## GOAL OF THE EXERCISE
In your copy, reproduce the entries exactly as they are, minus the images.

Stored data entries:

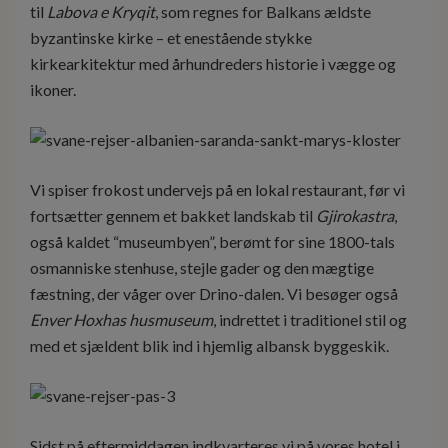
til
Labova e Kryqit
, som regnes for Balkans ældste
byzantinske kirke – et enestående stykke
kirkearkitektur med århundreders historie i vægge og
ikoner.
Vi spiser frokost undervejs på en lokal restaurant, før vi
fortsætter gennem et bakket landskab til
Gjirokastra
,
også kaldet “museumbyen”, berømt for sine 1800-tals
osmanniske stenhuse, stejle gader og den mægtige
fæstning, der våger over Drino-dalen. Vi besøger også
Enver Hoxhas husmuseum
, indrettet i traditionel stil og
med et sjældent blik ind i hjemlig albansk byggeskik.
Sidst på eftermiddagen indkvarteres vi på vores hotel i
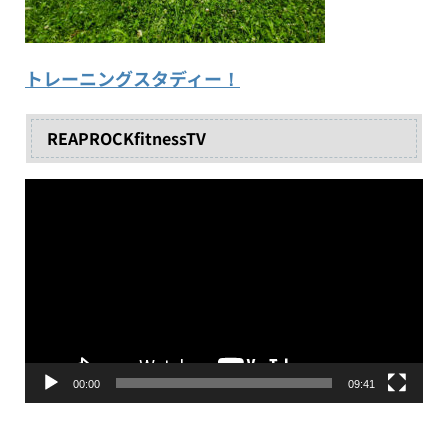
トレーニングスタディー！
REAPROCKfitnessTV
動
画
プ
レ
ー
ヤ
ー
00:00
09:41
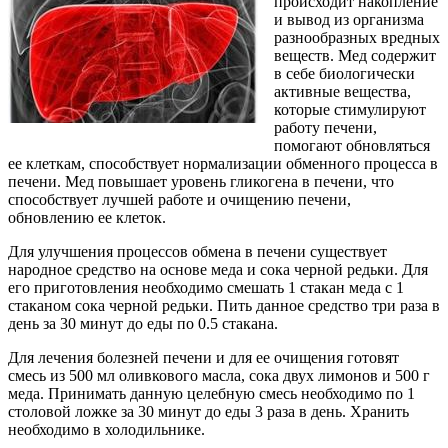
происходит накопление
и вывод из организма
разнообразных вредных
веществ. Мед содержит
в себе биологически
активные вещества,
которые стимулируют
работу печени,
помогают обновляться
ее клеткам, способствует нормализации обменного процесса в
печени. Мед повышает уровень гликогена в печени, что
способствует лучшей работе и очищению печени,
обновлению ее клеток.
Для улучшения процессов обмена в печени существует
народное средство на основе меда и сока черной редьки. Для
его приготовления необходимо смешать 1 стакан меда с 1
стаканом сока черной редьки. Пить данное средство три раза в
день за 30 минут до еды по 0.5 стакана.
Для лечения болезней печени и для ее очищения готовят
смесь из 500 мл оливкового масла, сока двух лимонов и 500 г
меда. Принимать данную целебную смесь необходимо по 1
столовой ложке за 30 минут до еды 3 раза в день. Хранить
необходимо в холодильнике.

## ANSWER SECTION
til
Labova e Kryqit
, som regnes for Balkans ældste
byzantinske kirke – et enestående stykke
kirkearkitektur med århundreders historie i vægge og
ikoner.
Vi spiser frokost undervejs på en lokal restaurant, før vi
fortsætter gennem et bakket landskab til
Gjirokastra
,
også kaldet “museumbyen”, berømt for sine 1800-tals
osmanniske stenhuse, stejle gader og den mægtige
fæstning, der våger over Drino-dalen. Vi besøger også
Enver Hoxhas husmuseum
, indrettet i traditionel stil og
med et sjældent blik ind i hjemlig albansk byggeskik.
Sidst på eftermiddagen indkvarteres vi på vores hotel i
トレーニングスタディー！
REAPROCKfitnessTV
動
画
プ
レ
ー
ヤ
ー
00:00
09:41
происходит накопление
и вывод из организма
разнообразных вредных
веществ. Мед содержит
в себе биологически
активные вещества,
которые стимулируют
работу печени,
помогают обновляться
ее клеткам, способствует нормализации обменного процесса в
печени. Мед повышает уровень гликогена в печени, что
способствует лучшей работе и очищению печени,
обновлению ее клеток.
Для улучшения процессов обмена в печени существует
народное средство на основе меда и сока черной редьки. Для
его приготовления необходимо смешать 1 стакан меда с 1
стаканом сока черной редьки. Пить данное средство три раза в
день за 30 минут до еды по 0.5 стакана.
Для лечения болезней печени и для ее очищения готовят
смесь из 500 мл оливкового масла, сока двух лимонов и 500 г
меда. Принимать данную целебную смесь необходимо по 1
столовой ложке за 30 минут до еды 3 раза в день. Хранить
необходимо в холодильнике.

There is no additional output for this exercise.